━━ RECORDS FOR THE EXERCISE ━━

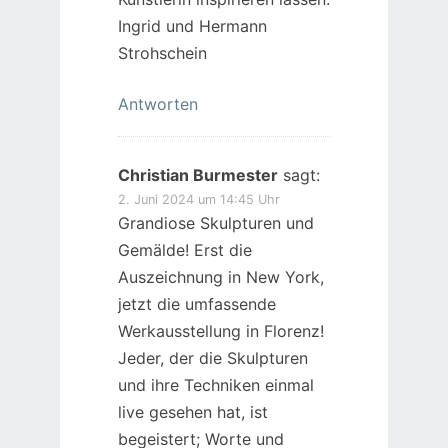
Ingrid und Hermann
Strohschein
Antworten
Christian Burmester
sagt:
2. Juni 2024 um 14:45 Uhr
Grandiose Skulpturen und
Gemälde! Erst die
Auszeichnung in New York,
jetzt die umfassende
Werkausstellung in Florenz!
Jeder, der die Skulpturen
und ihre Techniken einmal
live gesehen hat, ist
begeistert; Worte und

━━━
━━ RECORDS FOR THE EXERCISE ━━

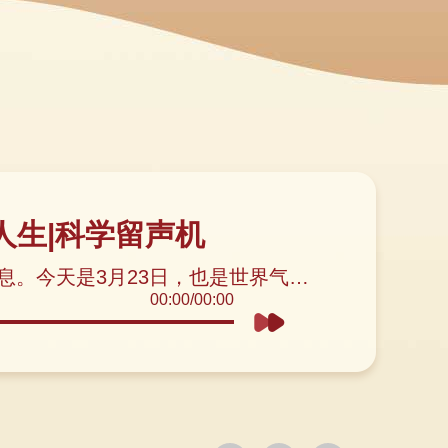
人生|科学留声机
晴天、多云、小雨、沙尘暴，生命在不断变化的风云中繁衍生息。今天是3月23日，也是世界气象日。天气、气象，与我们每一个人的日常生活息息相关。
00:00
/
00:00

━━━

* PROBLEM REQUIREMENTS *
Everything from the line containing "Jeder, der die Skulpturen" through the line containing "begeistert; Worte und" in the material above should be retyped exactly, both ends included, and nothing more.

* WRITTEN ANSWER *
Jeder, der die Skulpturen
und ihre Techniken einmal
live gesehen hat, ist
begeistert; Worte und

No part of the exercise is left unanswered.